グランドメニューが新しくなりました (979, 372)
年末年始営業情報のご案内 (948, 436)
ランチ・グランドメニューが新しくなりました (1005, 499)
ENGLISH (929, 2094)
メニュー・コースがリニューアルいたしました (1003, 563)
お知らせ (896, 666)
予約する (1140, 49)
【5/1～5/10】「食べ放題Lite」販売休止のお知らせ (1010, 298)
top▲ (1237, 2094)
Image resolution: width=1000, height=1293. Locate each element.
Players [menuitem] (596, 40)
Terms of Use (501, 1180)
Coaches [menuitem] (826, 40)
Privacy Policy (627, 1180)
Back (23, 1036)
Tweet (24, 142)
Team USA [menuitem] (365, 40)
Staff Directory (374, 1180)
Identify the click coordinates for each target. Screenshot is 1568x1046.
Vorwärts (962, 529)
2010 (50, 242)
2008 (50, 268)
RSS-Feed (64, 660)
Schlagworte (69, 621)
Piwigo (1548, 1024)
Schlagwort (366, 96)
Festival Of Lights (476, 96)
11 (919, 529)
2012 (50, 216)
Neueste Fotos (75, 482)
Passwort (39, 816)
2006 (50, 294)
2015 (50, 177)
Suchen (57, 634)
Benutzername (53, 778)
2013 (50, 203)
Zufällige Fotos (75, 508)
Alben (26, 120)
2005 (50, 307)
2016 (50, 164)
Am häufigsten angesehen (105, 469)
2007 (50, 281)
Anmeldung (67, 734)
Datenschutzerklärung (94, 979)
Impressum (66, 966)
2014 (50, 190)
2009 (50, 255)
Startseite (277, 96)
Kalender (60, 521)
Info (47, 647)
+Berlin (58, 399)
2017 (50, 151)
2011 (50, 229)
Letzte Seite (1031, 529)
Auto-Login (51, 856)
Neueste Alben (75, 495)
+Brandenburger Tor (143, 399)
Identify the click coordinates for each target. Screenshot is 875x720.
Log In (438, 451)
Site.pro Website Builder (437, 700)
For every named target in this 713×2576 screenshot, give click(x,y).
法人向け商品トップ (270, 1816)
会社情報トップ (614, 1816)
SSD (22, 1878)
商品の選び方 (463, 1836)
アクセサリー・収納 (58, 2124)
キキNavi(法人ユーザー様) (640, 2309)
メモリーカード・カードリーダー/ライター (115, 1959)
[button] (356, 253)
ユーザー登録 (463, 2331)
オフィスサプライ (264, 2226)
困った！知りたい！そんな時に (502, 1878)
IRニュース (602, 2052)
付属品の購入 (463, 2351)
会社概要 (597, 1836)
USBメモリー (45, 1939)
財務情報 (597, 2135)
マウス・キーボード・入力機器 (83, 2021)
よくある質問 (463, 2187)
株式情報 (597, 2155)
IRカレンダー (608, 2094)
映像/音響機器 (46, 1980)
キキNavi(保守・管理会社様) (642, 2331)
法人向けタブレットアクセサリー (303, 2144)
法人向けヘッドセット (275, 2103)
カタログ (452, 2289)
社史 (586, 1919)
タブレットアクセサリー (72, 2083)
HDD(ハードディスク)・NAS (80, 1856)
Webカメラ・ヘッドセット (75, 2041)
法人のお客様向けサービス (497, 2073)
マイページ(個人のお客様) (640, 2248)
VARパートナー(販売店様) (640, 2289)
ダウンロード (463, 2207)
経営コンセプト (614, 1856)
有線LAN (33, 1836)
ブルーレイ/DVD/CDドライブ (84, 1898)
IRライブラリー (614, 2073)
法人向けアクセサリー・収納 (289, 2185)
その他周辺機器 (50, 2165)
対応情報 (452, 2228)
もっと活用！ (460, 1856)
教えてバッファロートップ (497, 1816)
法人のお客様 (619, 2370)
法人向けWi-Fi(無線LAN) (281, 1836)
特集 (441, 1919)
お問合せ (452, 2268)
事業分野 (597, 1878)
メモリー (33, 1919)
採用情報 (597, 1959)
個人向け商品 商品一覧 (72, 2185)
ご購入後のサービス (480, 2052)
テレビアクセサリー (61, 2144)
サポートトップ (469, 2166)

==================================================

EXERCISE DESCRIPTION
Return the listing above in full, character for character.

EXERCISE RESULT
グランドメニューが新しくなりました (979, 372)
年末年始営業情報のご案内 (948, 436)
ランチ・グランドメニューが新しくなりました (1005, 499)
ENGLISH (929, 2094)
メニュー・コースがリニューアルいたしました (1003, 563)
お知らせ (896, 666)
予約する (1140, 49)
【5/1～5/10】「食べ放題Lite」販売休止のお知らせ (1010, 298)
top▲ (1237, 2094)
Image resolution: width=1000, height=1293. Locate each element.
Players [menuitem] (596, 40)
Terms of Use (501, 1180)
Coaches [menuitem] (826, 40)
Privacy Policy (627, 1180)
Back (23, 1036)
Tweet (24, 142)
Team USA [menuitem] (365, 40)
Staff Directory (374, 1180)
Identify the click coordinates for each target. Screenshot is 1568x1046.
Vorwärts (962, 529)
2010 (50, 242)
2008 (50, 268)
RSS-Feed (64, 660)
Schlagworte (69, 621)
Piwigo (1548, 1024)
Schlagwort (366, 96)
Festival Of Lights (476, 96)
11 (919, 529)
2012 (50, 216)
Neueste Fotos (75, 482)
Passwort (39, 816)
2006 (50, 294)
2015 (50, 177)
Suchen (57, 634)
Benutzername (53, 778)
2013 (50, 203)
Zufällige Fotos (75, 508)
Alben (26, 120)
2005 (50, 307)
2016 (50, 164)
Am häufigsten angesehen (105, 469)
2007 (50, 281)
Anmeldung (67, 734)
Datenschutzerklärung (94, 979)
Impressum (66, 966)
2014 (50, 190)
2009 (50, 255)
Startseite (277, 96)
Kalender (60, 521)
Info (47, 647)
+Berlin (58, 399)
2017 (50, 151)
2011 (50, 229)
Letzte Seite (1031, 529)
Auto-Login (51, 856)
Neueste Alben (75, 495)
+Brandenburger Tor (143, 399)
Identify the click coordinates for each target. Screenshot is 875x720.
Log In (438, 451)
Site.pro Website Builder (437, 700)
For every named target in this 713×2576 screenshot, give click(x,y).
法人向け商品トップ (270, 1816)
会社情報トップ (614, 1816)
SSD (22, 1878)
商品の選び方 (463, 1836)
アクセサリー・収納 (58, 2124)
キキNavi(法人ユーザー様) (640, 2309)
メモリーカード・カードリーダー/ライター (115, 1959)
[button] (356, 253)
ユーザー登録 (463, 2331)
オフィスサプライ (264, 2226)
困った！知りたい！そんな時に (502, 1878)
IRニュース (602, 2052)
付属品の購入 (463, 2351)
会社概要 (597, 1836)
USBメモリー (45, 1939)
財務情報 (597, 2135)
マウス・キーボード・入力機器 (83, 2021)
よくある質問 (463, 2187)
株式情報 (597, 2155)
IRカレンダー (608, 2094)
映像/音響機器 (46, 1980)
キキNavi(保守・管理会社様) (642, 2331)
法人向けタブレットアクセサリー (303, 2144)
法人向けヘッドセット (275, 2103)
カタログ (452, 2289)
社史 (586, 1919)
タブレットアクセサリー (72, 2083)
HDD(ハードディスク)・NAS (80, 1856)
Webカメラ・ヘッドセット (75, 2041)
法人のお客様向けサービス (497, 2073)
マイページ(個人のお客様) (640, 2248)
VARパートナー(販売店様) (640, 2289)
ダウンロード (463, 2207)
経営コンセプト (614, 1856)
有線LAN (33, 1836)
ブルーレイ/DVD/CDドライブ (84, 1898)
IRライブラリー (614, 2073)
法人向けアクセサリー・収納 (289, 2185)
その他周辺機器 (50, 2165)
対応情報 (452, 2228)
もっと活用！ (460, 1856)
教えてバッファロートップ (497, 1816)
法人のお客様 (619, 2370)
法人向けWi-Fi(無線LAN) (281, 1836)
特集 (441, 1919)
お問合せ (452, 2268)
事業分野 (597, 1878)
メモリー (33, 1919)
採用情報 (597, 1959)
個人向け商品 商品一覧 (72, 2185)
ご購入後のサービス (480, 2052)
テレビアクセサリー (61, 2144)
サポートトップ (469, 2166)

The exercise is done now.